» **WHAT NEEDS TO BE DONE**: Copy out every line of the data where the word "information" is found.

» **INPUT MATERIAL**:
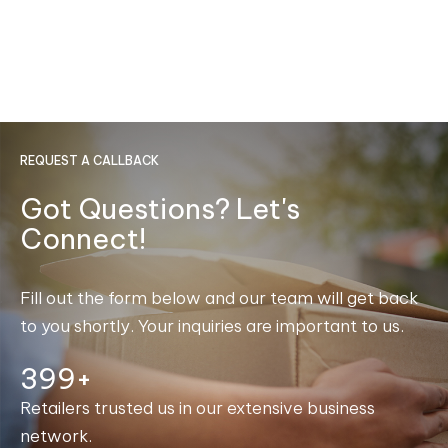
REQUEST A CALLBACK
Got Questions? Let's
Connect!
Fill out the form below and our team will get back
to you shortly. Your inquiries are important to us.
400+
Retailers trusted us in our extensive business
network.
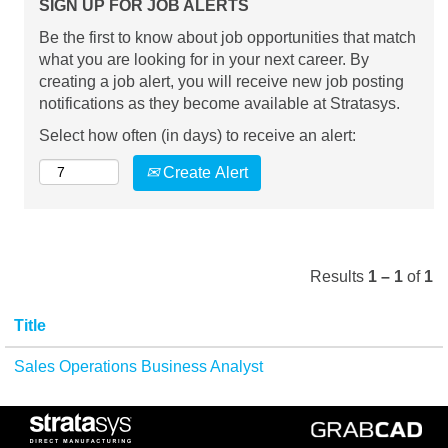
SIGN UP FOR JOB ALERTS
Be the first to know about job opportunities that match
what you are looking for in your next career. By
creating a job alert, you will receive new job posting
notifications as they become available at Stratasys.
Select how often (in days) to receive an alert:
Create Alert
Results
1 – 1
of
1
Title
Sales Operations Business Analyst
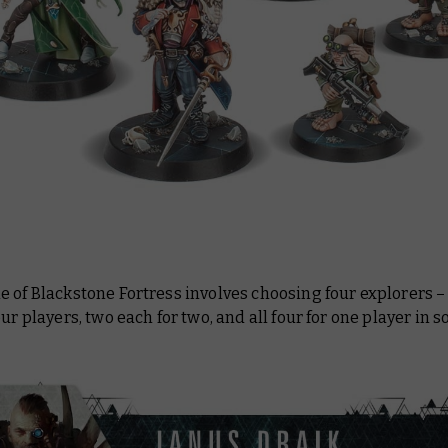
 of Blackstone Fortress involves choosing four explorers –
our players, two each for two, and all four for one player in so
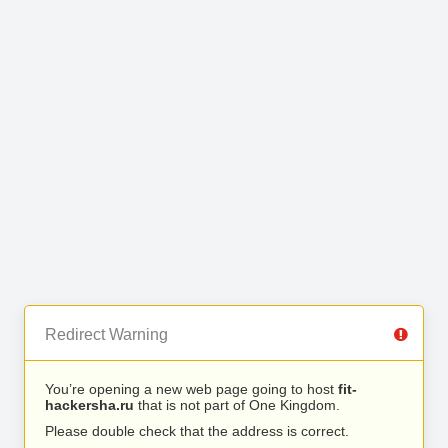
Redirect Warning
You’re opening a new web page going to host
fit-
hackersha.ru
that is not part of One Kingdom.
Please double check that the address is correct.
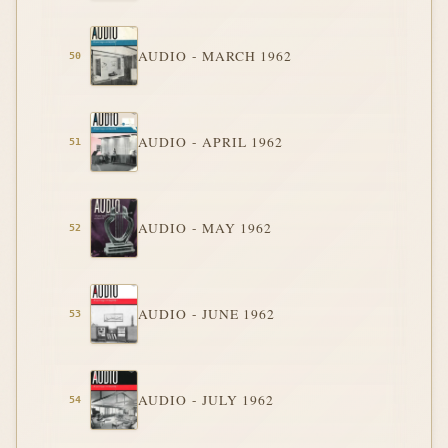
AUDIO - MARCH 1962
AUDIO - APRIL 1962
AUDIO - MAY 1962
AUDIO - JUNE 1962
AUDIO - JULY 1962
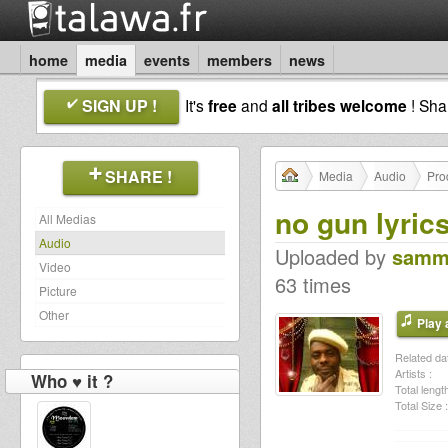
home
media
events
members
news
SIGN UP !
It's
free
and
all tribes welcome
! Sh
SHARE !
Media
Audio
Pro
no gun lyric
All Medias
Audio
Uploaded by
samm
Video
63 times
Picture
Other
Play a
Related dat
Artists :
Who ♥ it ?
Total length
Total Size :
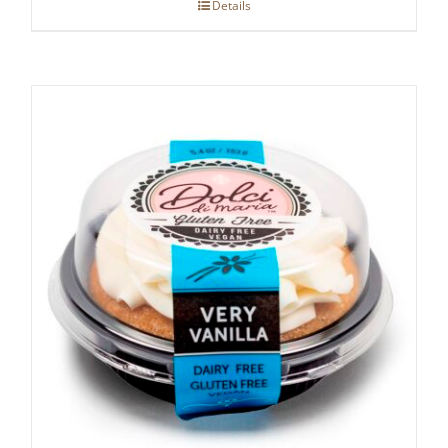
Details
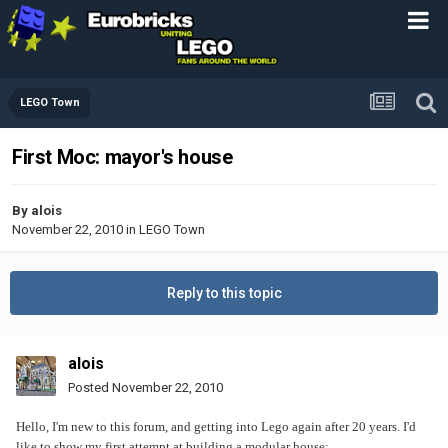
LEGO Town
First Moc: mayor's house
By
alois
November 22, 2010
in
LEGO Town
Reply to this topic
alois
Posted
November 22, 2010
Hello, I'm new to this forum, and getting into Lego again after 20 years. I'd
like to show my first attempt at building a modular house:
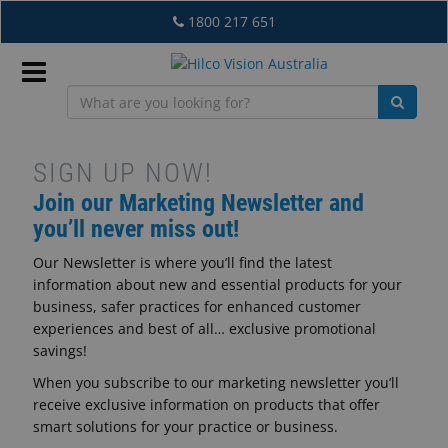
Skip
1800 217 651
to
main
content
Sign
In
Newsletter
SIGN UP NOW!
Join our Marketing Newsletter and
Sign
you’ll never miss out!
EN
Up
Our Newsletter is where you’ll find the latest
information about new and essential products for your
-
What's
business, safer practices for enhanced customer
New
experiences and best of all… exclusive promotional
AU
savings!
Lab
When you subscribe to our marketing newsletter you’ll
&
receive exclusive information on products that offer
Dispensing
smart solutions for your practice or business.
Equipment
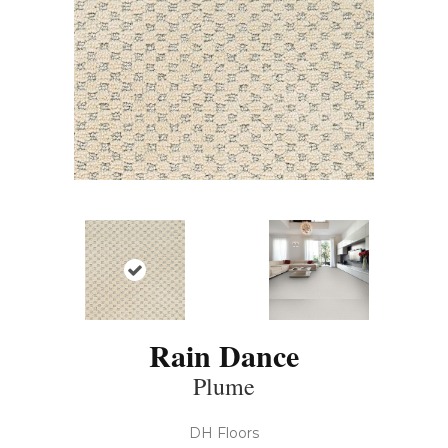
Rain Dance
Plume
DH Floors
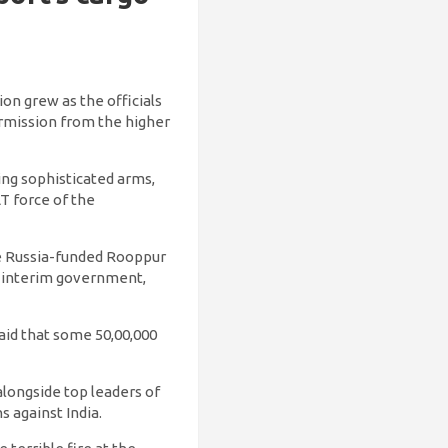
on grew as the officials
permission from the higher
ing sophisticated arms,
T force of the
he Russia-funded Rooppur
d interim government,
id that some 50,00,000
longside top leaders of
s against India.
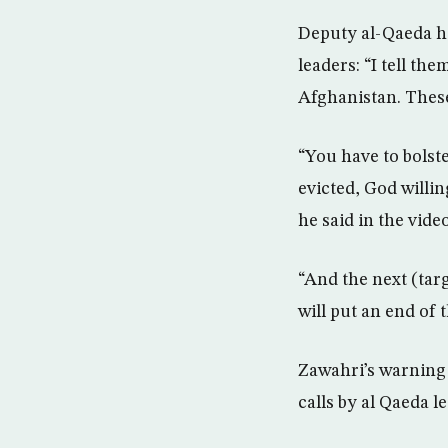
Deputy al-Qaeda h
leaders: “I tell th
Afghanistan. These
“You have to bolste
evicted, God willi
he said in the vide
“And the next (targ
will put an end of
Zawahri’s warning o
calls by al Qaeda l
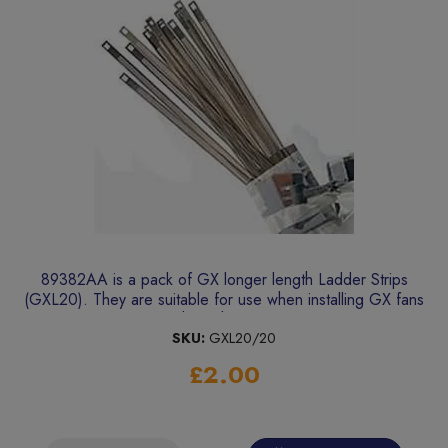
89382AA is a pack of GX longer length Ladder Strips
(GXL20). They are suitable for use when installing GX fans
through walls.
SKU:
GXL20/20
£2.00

» **RESPONSE AREA**:
information about new and essential products for your
receive exclusive information on products that offer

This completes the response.